Optimal, fast, and robust inference of reionization-era cosmology with the 21cmPIE-INN

Benedikt Schosser; Caroline Heneka; Tilman Plehn

SciPost Submission Page

Optimal, fast, and robust inference of reionization-era cosmology with the 21cmPIE-INN

by Benedikt Schosser, Caroline Heneka, Tilman Plehn

This is not the latest submitted version.

This Submission thread is now published as

SciPost Phys. Core 8, 037 (2025)

Submission summary

Authors (as registered SciPost users):

Tilman Plehn · Benedikt Schosser

Submission information
Preprint Link:	scipost_202402_00041v1 (pdf)
Date submitted:	2024-02-27 09:08
Submitted by:	Schosser, Benedikt
Submitted to:	SciPost Physics

Ontological classification
Academic field:	Physics
Specialties:	Gravitation, Cosmology and Astroparticle Physics
Approaches:	Computational, Phenomenological

Abstract

Modern machine learning will allow for simulation-based inference from reionization-era 21cm observations at the Square Kilometre Array. Our framework combines a convolutional summary network and a conditional invertible network through a physics-inspired latent representation. It allows for an optimal and extremely fast determination of the posteriors of astrophysical and cosmological parameters. The sensitivity to non-Gaussian information makes our method a promising alternative to the established power spectra.

Current status:

Has been resubmitted

Reports on this Submission

Report #1 by Anonymous (Referee 1) on 2024-10-10 (Invited Report)

Cite as: Anonymous, Report on arXiv:scipost_202402_00041v1, delivered 2024-10-10, doi: 10.21468/SciPost.Report.9896

Strengths

1. Clear presentation of simulation codes and statistical approach
2. Statistical soundness of proposed analysis
3. Clear description of results

Weaknesses

1. It is unclear how the proposed approach compares to other similar papers on the topic (SBI for 21cm).
2. It remains unclear if the proposed approach gives better or faster results than a power-spectrum based analysis.

Report

The preprint "Optimal, fast, and robust inference of reionization-era cosmology with the 21cmPIE-INN" by Schosser et al. addresses the challenge of performing parameter inference at field level with 21cm observations of the SKA. The article is clear regarding problem setting, adopted methodology, and results. It contributes to the overall discussion of how simulation-based inference techniques can be used in astrophysics. However, I have some concerns regarding the embedding of the article in the existing literature and research, and comparison with other ML or traditional inference techniques. As it is, it remains difficult to judge what are the novel aspects of the proposed methdology, and if/how/in what ways the results improve over existing strategies. Without revisions on that front, I cannot recommend publication.

Requested changes

1. Abstract: The proposed approach is presented as alternative to power spectra-based analyses, due to sensitivity to non-Gaussian information.
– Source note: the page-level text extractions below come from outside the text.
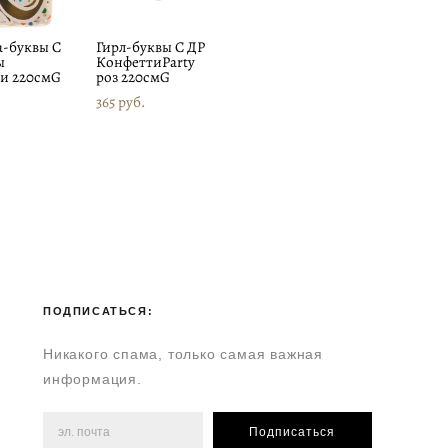
а-буквы С
Гирл-буквы С ДР
ы
КонфеттиParty
и 220смG
роз 220смG
365 pуб.
ПОДПИСАТЬСЯ:
Никакого спама, только самая важная
информация.
Подписаться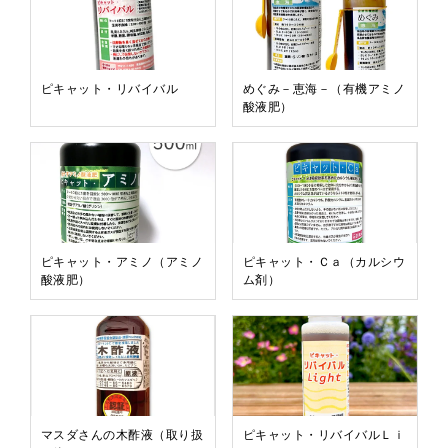
ピキャット・リバイバル
めぐみ－恵海－（有機アミノ
酸液肥）
ピキャット・アミノ（アミノ
ピキャット・Ｃａ（カルシウ
酸液肥）
ム剤）
マスダさんの木酢液（取り扱
ピキャット・リバイバルＬｉ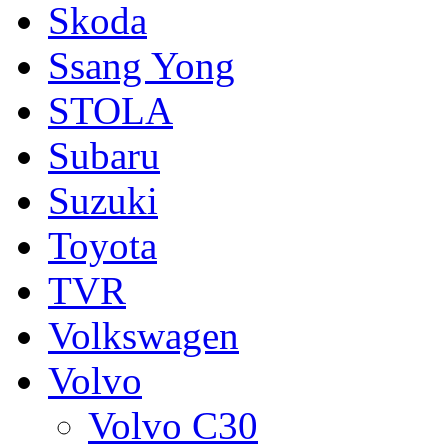
Skoda
Ssang Yong
STOLA
Subaru
Suzuki
Toyota
TVR
Volkswagen
Volvo
Volvo C30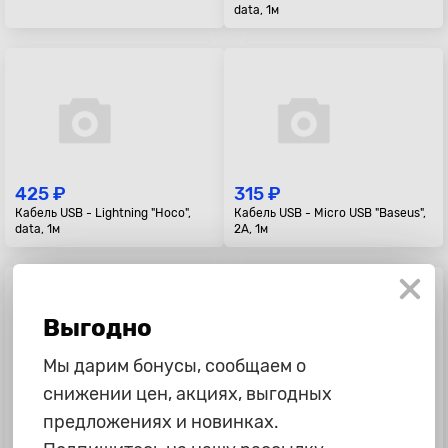
data, 1м
425 ₽
315 ₽
Кабель USB - Lightning "Hoco",
Кабель USB - Micro USB "Baseus",
data, 1м
2A, 1м
Выгодно
Мы дарим бонусы, сообщаем о
снижении цен, акциях, выгодных
395 ₽
395 ₽
предложениях и новинках.
Кабель USB - Micro USB "Hoco",
Кабель USB - Lightning "Hoco",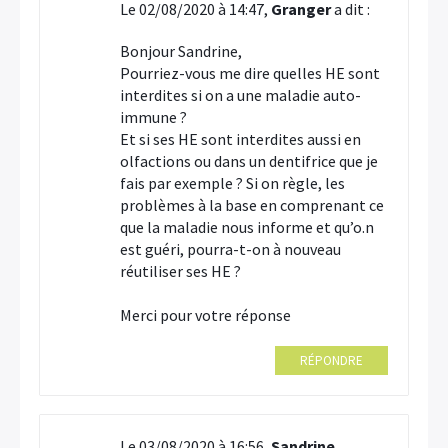
Le 02/08/2020 à 14:47,
Granger
a dit :
Bonjour Sandrine,
Pourriez-vous me dire quelles HE sont
interdites si on a une maladie auto-
immune ?
Et si ses HE sont interdites aussi en
olfactions ou dans un dentifrice que je
fais par exemple ? Si on règle, les
problèmes à la base en comprenant ce
que la maladie nous informe et qu’o.n
est guéri, pourra-t-on à nouveau
réutiliser ses HE ?
Merci pour votre réponse
RÉPONDRE
Le 03/08/2020 à 16:56,
Sandrine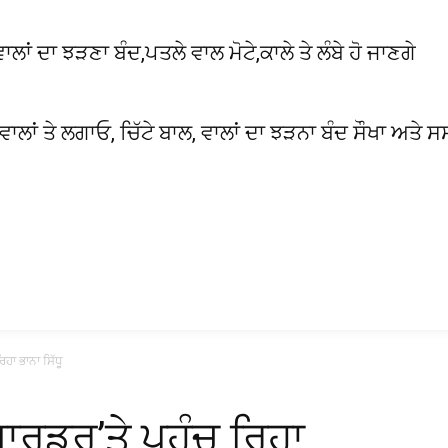
 ਦਾ ਝੜਣਾ ਬੰਦ,ਪਤਲੇ ਵਾਲ ਮੋਟੇ,ਕਾਲੇ ਤੇ ਲੰਬੇ ਹੋ ਜਾਣਗੇ
 ਵਾਲਾਂ ਤੇ ਲਗਾਓ, ਚਿੱਟੇ ਬਾਲ, ਵਾਲਾਂ ਦਾ ਝੜਨਾ ਬੰਦ ਸੌਖਾ ਅਤੇ ਸ
ਿਹਾ ਭਾਨਾ ਸਿੱਧੂ
ਬਾਰਡਰ’ਤੇ ਪਹੁੰਚ ਰਿਹਾ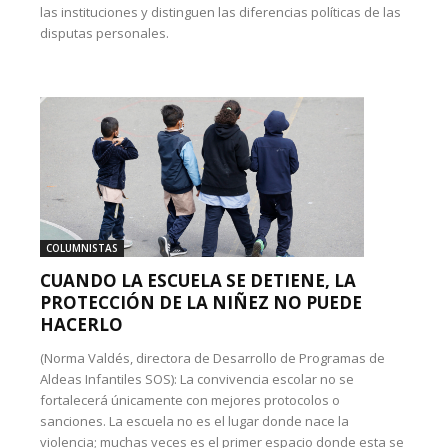
las instituciones y distinguen las diferencias políticas de las
disputas personales.
COLUMNISTAS
CUANDO LA ESCUELA SE DETIENE, LA
PROTECCIÓN DE LA NIÑEZ NO PUEDE
HACERLO
(Norma Valdés, directora de Desarrollo de Programas de
Aldeas Infantiles SOS): La convivencia escolar no se
fortalecerá únicamente con mejores protocolos o
sanciones. La escuela no es el lugar donde nace la
violencia; muchas veces es el primer espacio donde esta se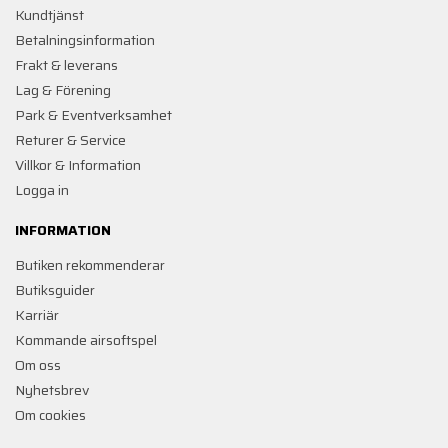
Kundtjänst
Betalningsinformation
Frakt & leverans
Lag & Förening
Park & Eventverksamhet
Returer & Service
Villkor & Information
Logga in
INFORMATION
Butiken rekommenderar
Butiksguider
Karriär
Kommande airsoftspel
Om oss
Nyhetsbrev
Om cookies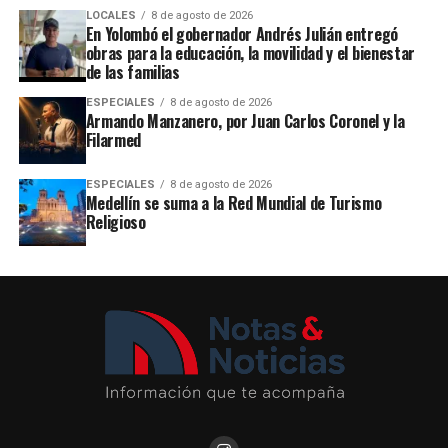
LOCALES
8 de agosto de 2026
En Yolombó el gobernador Andrés Julián entregó
obras para la educación, la movilidad y el bienestar
de las familias
ESPECIALES
8 de agosto de 2026
Armando Manzanero, por Juan Carlos Coronel y la
Filarmed
ESPECIALES
8 de agosto de 2026
Medellín se suma a la Red Mundial de Turismo
Religioso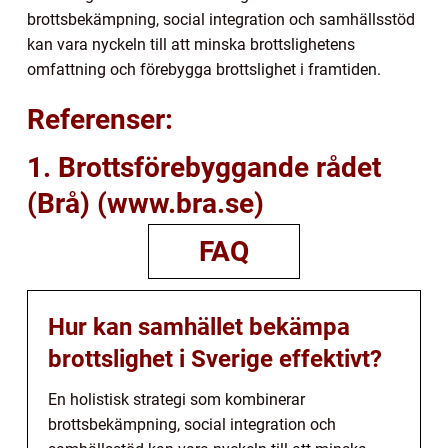
brottsbekämpning, social integration och samhällsstöd
kan vara nyckeln till att minska brottslighetens
omfattning och förebygga brottslighet i framtiden.
Referenser:
1. Brottsförebyggande rådet
(Brå) (www.bra.se)
FAQ
Hur kan samhället bekämpa
brottslighet i Sverige effektivt?
En holistisk strategi som kombinerar
brottsbekämpning, social integration och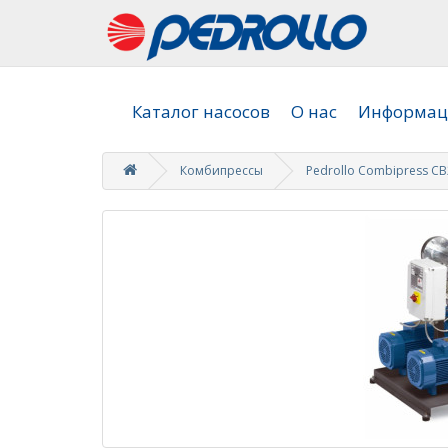
Каталог насосов
О нас
Информаци
Комбипрессы
Pedrollo Combipress CB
Although I in general agree that field-level inference should have access to at least as much information as the power spectrum, whether or not this is realised depends on implementation details, network architectures, etc. I am missing a quantitative comparison with results obtained from the PS alone, either in the form of quantitative comparison with results in the literature, or additional runs by the authors. Otherwise figures like Figure 7 remain very difficult to judge. I will return to this point below.

2. Introduction: The authors correlctly point out that there have been already attempts in the literature to use SBI for 21 cm emission. However, it remains unclear in what sense the proposed approach differs from what is in the literature. To my understanding, the authors use neural posterior estimation with a CNN embedding network to directly train on 21cmFAST output. That is a plausible approach. What aspects of that exist already in the 21-cm related literature, what aspects are new? I suspect that both CNN-like embedding networks and NPE have been already used in that context. Please clarify.

3. Introduction: The authors advertise their approach as (a) optimal, (b) fast and (c) robust. However, at least point (a) and point (b) are not sufficiently (quantitatively) addressed.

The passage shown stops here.